▸ TASK ITEM
This task calls for copying each line below that contains "zvieratám".

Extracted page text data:

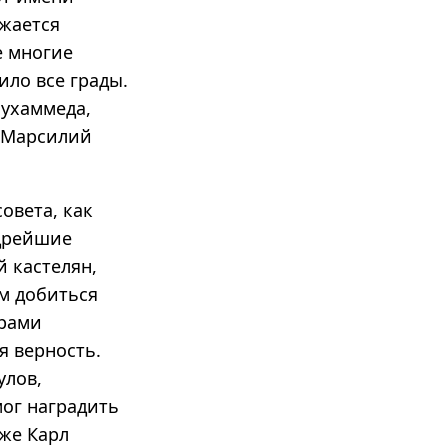
ажается
е многие
ило все грады.
Мухаммеда,
а Марсилий
овета, как
удрейшие
й кастелян,
ом добиться
арами
я верность.
улов,
мог наградить
 же Карл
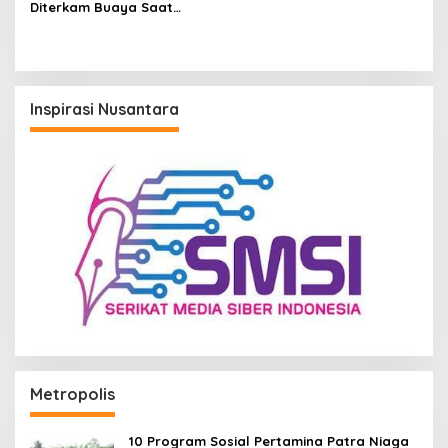
Diterkam Buaya Saat
Memancing di Sungai
Kariangau, SAR Lakukan
Pencarian
Inspirasi Nusantara
Metropolis
10 Program Sosial Pertamina Patra Niaga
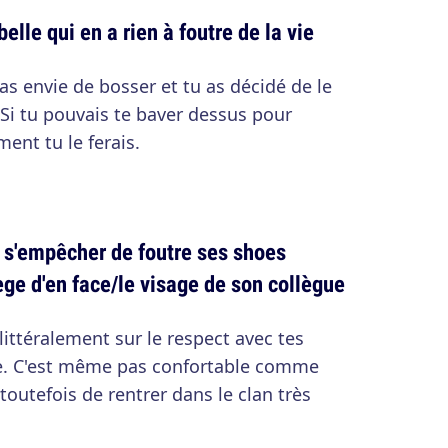
elle qui en a rien à foutre de la vie
as envie de bosser et tu as décidé de le
 Si tu pouvais te baver dessus pour
nt tu le ferais.
s s'empêcher de foutre ses shoes
ège d'en face/le visage de son collègue
littéralement sur le respect avec tes
e. C'est même pas confortable comme
toutefois de rentrer dans le clan très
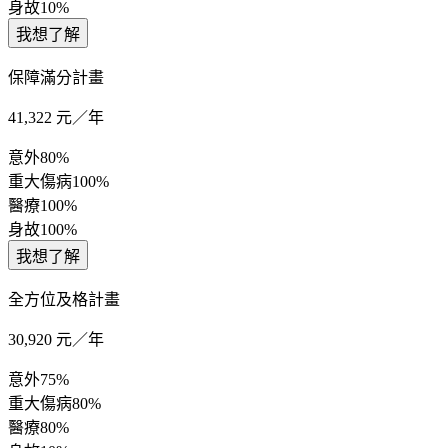
身故
10%
我想了解
保障滿分計畫
41,322
元／年
意外
80%
重大傷病
100%
醫療
100%
身故
100%
我想了解
全方位及格計畫
30,920
元／年
意外
75%
重大傷病
80%
醫療
80%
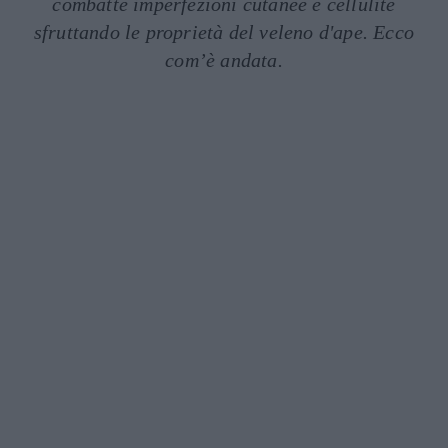
combatte imperfezioni cutanee e cellulite
sfruttando le proprietà del veleno d'ape. Ecco
com’è andata.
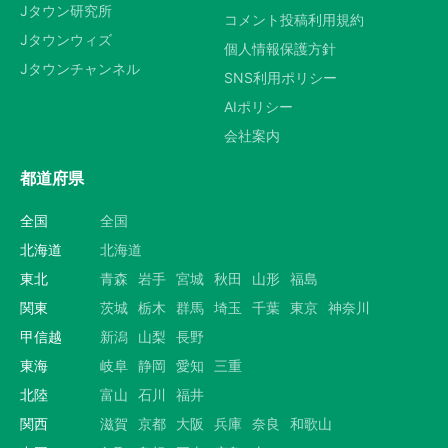
Jタウン研究所
コメント投稿利用規約
Jタウンウィズ
個人情報保護方針
Jタウンチャンネル
SNS利用ポリシー
AIポリシー
会社案内
都道府県
全国
全国
北海道
北海道
東北
青森
岩手
宮城
秋田
山形
福島
関東
茨城
栃木
群馬
埼玉
千葉
東京
神奈川
甲信越
新潟
山梨
長野
東海
岐阜
静岡
愛知
三重
北陸
富山
石川
福井
関西
滋賀
京都
大阪
兵庫
奈良
和歌山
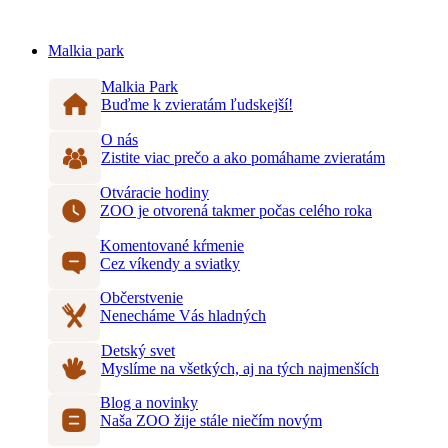
Malkia park
Malkia Park
Buďme k zvieratám ľudskejší!
O nás
Zistite viac prečo a ako pomáhame zvieratám
Otváracie hodiny
ZOO je otvorená takmer počas celého roka
Komentované kŕmenie
Cez víkendy a sviatky
Občerstvenie
Nenecháme Vás hladných
Detský svet
Myslíme na všetkých, aj na tých najmenších
Blog a novinky
Naša ZOO žije stále niečím novým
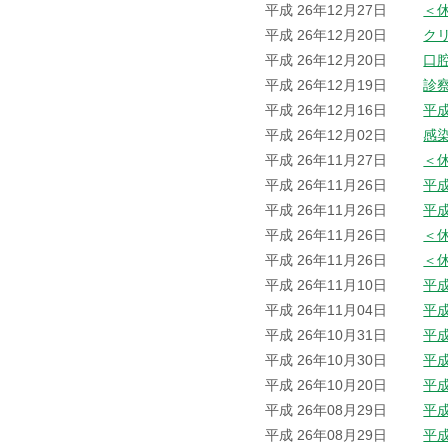
平成 26年12月27日
＜
平成 26年12月20日
ク
平成 26年12月20日
口
平成 26年12月19日
診
平成 26年12月16日
平成
平成 26年12月02日
感
平成 26年11月27日
＜
平成 26年11月26日
平
平成 26年11月26日
平
平成 26年11月26日
＜
平成 26年11月26日
＜
平成 26年11月10日
平
平成 26年11月04日
平
平成 26年10月31日
平
平成 26年10月30日
平
平成 26年10月20日
平
平成 26年08月29日
平
平成 26年08月29日
平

▸ SOLUTION FOR THIS EXERCISE
Buďme k zvieratám ľudskejší!
Zistite viac prečo a ako pomáhame zvieratám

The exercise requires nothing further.